== Segment start ==

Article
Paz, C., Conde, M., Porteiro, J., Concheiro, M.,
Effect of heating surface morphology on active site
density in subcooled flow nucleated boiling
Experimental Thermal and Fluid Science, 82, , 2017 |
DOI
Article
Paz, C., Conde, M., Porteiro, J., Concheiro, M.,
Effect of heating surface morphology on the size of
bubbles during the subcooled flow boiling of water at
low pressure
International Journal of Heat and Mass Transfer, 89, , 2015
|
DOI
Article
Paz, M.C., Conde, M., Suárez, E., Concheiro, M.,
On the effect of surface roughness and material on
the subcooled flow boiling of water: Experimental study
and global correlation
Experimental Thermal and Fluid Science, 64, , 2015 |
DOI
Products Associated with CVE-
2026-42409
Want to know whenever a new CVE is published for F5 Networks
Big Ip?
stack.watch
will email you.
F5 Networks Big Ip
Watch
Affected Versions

== Segment end ==
== Segment start ==

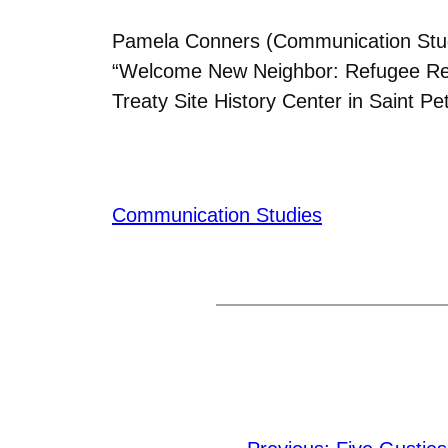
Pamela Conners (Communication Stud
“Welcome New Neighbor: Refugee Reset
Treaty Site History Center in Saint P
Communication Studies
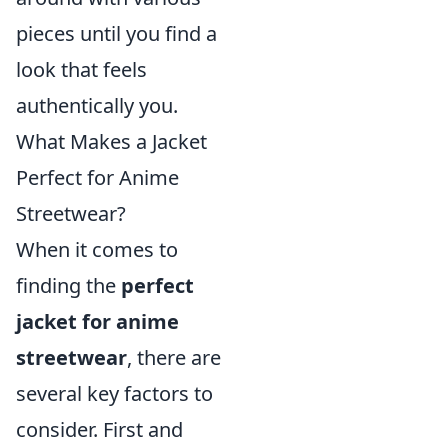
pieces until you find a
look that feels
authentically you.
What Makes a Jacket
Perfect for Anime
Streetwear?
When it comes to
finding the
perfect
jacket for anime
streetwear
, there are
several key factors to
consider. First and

== Segment end ==
== Segment start ==

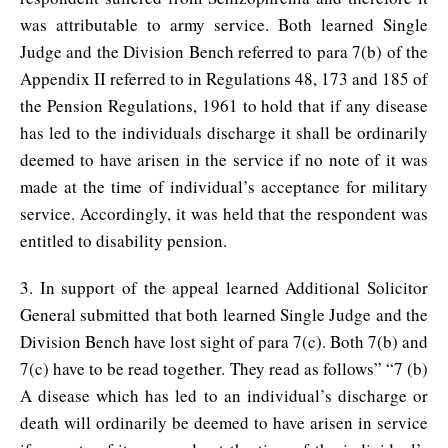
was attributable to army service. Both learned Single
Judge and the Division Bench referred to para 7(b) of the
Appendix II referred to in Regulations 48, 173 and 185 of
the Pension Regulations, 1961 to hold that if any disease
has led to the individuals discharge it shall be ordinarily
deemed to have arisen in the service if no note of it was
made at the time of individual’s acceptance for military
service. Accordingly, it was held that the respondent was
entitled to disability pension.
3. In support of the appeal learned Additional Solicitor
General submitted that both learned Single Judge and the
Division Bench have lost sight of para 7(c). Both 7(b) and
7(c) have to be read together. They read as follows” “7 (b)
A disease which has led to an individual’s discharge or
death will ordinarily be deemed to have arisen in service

== Segment end ==

* _Exercise objective_
Within the listing above, the stretch from the line with "Communication Studies" down to the line with "consider. First and" is to be given again exactly, end lines included and pictures excluded.

* _Task result_
Communication Studies
pieces until you find a
look that feels
authentically you.
What Makes a Jacket
Perfect for Anime
Streetwear?
When it comes to
finding the
perfect
jacket for anime
streetwear
, there are
several key factors to
consider. First and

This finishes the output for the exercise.